Since Sherlock Holmes believes that there is no curse and no hellhound, the curious appearance of the hound's footprints is all the more intriguing. However, he does not simply jump to conclusions but carefully considers the evidence Dr. Mortimer presented. He digs deeper than the townsfolk who believe in the legend of a spectral hound and deeper than the local police and medical examiner who believe Sir Charles died of natural causes on his nightly stroll. Postulating two critical questions from an analysis of observable evidence, Holmes finds the spin that will solve the puzzle: Sir Charles was waiting for someone or something, and while he was waiting, someone or something scared him so much that he ran away, and the physical exertion led to his heart attack. He brings the mysterious circumstances of Sir Charles's death into the realm of the real by hypothesizing that Sir Charles likely faced an actual, physical threat.

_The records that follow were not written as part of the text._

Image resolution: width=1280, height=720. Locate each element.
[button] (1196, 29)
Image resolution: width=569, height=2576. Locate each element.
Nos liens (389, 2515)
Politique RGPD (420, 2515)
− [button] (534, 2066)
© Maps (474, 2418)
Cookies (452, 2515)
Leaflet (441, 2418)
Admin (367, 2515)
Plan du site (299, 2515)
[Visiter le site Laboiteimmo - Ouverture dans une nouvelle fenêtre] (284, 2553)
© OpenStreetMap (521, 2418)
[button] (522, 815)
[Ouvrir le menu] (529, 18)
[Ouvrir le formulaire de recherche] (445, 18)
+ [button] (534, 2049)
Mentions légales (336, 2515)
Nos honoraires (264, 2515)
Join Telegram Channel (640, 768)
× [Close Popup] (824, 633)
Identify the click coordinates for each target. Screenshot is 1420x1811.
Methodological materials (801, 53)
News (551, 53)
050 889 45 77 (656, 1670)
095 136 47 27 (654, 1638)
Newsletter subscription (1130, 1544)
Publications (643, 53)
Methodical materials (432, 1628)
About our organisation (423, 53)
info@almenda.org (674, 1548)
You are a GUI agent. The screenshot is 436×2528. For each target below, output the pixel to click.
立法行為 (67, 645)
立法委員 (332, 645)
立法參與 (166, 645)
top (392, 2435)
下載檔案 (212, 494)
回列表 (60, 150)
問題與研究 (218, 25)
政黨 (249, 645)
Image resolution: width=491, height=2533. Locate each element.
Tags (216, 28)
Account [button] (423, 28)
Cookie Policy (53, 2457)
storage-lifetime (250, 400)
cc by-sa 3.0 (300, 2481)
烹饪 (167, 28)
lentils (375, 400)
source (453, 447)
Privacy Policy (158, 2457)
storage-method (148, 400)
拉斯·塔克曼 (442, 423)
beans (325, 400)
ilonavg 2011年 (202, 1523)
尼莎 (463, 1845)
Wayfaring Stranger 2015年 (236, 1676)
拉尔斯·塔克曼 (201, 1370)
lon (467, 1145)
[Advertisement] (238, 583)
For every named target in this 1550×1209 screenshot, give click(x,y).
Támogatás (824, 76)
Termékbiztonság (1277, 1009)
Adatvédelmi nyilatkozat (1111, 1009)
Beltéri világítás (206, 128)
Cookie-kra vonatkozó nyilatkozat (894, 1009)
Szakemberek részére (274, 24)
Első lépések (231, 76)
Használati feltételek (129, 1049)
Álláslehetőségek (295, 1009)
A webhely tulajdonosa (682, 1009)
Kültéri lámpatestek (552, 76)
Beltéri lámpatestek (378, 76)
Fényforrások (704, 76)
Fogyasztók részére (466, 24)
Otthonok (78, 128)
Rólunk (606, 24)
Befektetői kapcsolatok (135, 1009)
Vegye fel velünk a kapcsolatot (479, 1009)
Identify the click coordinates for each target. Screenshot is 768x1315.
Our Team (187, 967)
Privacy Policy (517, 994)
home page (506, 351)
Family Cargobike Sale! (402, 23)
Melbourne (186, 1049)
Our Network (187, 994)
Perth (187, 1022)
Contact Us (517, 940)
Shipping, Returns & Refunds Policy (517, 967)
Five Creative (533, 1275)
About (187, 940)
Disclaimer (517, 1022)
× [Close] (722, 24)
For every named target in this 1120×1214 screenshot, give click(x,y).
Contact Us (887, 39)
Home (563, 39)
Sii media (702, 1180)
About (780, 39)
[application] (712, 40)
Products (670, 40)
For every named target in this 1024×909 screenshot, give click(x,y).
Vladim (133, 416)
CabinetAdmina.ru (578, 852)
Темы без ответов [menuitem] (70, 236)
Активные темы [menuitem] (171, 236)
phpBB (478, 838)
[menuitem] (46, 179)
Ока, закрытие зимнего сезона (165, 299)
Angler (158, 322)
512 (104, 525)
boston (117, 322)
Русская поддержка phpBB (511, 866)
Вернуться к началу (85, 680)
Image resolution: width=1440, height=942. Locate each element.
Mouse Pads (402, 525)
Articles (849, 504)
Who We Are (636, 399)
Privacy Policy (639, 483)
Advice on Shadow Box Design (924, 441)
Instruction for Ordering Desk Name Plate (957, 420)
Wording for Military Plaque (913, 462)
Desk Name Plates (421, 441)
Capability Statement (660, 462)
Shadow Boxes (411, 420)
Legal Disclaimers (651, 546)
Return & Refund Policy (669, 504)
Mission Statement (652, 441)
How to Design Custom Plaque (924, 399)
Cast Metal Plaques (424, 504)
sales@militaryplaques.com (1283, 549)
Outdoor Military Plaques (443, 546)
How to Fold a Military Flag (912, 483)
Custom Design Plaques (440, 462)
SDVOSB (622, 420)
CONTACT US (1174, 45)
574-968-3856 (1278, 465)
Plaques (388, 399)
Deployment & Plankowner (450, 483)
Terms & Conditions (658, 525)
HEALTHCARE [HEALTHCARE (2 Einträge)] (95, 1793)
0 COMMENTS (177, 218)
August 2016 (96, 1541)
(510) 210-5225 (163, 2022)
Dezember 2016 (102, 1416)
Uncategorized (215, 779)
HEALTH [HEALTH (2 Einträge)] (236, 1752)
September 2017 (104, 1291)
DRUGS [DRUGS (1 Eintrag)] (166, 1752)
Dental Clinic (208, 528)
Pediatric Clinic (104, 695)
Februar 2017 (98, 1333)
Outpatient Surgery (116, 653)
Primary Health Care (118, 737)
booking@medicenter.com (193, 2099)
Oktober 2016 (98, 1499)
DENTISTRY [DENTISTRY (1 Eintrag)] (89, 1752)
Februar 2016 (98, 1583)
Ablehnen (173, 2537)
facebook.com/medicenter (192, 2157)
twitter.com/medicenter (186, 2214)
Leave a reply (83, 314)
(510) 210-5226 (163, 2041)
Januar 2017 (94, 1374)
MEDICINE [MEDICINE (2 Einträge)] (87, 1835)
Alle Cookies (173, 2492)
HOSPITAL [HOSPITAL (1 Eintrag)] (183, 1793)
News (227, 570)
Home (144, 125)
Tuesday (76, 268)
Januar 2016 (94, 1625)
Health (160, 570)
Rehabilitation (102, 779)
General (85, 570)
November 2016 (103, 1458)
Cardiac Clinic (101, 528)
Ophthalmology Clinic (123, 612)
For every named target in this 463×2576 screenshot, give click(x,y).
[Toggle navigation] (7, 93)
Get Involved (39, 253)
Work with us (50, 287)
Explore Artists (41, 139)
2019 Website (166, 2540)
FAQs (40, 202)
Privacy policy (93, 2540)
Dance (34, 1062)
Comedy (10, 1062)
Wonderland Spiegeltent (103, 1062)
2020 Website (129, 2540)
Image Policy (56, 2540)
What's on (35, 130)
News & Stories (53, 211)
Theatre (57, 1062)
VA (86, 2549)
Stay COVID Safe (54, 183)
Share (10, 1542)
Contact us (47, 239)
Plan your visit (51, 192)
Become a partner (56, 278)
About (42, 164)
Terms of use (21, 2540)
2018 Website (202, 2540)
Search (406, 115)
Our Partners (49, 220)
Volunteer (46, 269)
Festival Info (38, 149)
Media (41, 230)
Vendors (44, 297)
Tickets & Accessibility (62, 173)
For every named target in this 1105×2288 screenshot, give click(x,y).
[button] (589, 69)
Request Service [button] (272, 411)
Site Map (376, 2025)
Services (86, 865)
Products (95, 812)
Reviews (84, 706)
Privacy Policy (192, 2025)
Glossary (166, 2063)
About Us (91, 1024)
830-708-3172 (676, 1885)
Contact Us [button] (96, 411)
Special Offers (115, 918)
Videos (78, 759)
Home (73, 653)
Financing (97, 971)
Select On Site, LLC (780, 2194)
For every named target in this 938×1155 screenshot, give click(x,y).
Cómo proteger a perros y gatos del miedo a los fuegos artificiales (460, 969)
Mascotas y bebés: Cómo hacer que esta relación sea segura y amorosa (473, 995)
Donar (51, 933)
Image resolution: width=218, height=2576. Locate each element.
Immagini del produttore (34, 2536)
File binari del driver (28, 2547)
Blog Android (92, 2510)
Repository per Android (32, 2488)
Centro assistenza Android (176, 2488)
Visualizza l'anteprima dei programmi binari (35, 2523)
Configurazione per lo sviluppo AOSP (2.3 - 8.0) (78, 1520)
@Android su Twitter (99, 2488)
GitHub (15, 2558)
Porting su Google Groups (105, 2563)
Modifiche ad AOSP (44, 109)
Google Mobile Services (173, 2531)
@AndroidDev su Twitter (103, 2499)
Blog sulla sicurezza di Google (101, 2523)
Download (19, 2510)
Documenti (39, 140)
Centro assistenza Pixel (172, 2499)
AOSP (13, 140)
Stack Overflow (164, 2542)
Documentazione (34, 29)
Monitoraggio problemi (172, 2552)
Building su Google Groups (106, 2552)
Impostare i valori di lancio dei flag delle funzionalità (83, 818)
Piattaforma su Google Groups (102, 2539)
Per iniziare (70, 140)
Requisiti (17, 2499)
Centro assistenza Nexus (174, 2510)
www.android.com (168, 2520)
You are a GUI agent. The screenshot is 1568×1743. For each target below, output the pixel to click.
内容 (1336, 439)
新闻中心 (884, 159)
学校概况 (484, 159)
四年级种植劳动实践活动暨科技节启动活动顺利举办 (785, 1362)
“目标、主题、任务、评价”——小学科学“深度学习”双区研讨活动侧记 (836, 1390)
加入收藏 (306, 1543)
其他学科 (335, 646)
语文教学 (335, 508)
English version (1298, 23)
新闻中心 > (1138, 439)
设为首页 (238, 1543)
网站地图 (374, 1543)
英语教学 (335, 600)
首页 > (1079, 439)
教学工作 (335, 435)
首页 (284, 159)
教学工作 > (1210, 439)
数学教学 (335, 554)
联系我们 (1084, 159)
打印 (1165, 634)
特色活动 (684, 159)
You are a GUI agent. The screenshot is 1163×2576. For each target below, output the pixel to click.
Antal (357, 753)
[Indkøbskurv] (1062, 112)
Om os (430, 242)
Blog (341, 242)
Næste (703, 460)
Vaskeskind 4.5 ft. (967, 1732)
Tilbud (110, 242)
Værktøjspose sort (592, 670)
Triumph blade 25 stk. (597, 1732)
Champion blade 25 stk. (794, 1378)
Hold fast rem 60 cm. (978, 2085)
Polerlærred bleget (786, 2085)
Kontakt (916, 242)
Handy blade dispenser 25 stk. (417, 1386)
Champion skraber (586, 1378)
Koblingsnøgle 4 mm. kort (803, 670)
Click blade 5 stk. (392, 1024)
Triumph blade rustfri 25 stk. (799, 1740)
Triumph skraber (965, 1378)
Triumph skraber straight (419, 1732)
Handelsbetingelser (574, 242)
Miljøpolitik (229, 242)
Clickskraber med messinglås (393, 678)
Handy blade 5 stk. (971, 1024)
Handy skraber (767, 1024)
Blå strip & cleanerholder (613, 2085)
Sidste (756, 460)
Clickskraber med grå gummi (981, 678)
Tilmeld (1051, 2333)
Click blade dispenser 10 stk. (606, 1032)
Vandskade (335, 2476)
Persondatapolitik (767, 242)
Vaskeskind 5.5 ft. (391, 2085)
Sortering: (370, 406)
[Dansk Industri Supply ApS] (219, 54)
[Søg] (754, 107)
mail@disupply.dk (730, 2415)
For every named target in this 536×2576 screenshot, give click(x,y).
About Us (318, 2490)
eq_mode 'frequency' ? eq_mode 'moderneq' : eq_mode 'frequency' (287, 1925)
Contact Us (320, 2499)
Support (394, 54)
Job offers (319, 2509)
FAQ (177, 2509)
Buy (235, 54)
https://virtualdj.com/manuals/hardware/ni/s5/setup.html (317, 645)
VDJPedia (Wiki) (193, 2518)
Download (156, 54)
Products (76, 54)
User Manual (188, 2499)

The background information offers some insight into the real and mundane circumstances of the story. Devonshire County is deep in the countryside, populated mostly by simple and uneducated townsfolk who believe in the legend of the Baskerville curse. Sir Charles was a benevolent philanthropist, and his death will leave a financial hole unless the heir picks up where Sir Charles left off. The Baskerville family tree includes only Sir Charles and his two brothers, both of them dead, and only one of them leaving an heir. Sir Henry, nephew of the deceased, is the sole heir who bears the responsibility for the upkeep of Baskerville Hall and the estate.

All of this information may seem random and superfluous at first glance, yet it firmly grounds the story in the empirical reality of the outgoing 19th century and comments upon the complex and difficult circumstances of rural society. This chapter completely dispels the ominous foreboding of the Baskerville curse, suggesting that while there is a mystery that needs to be solved, it likely is not otherworldly at all.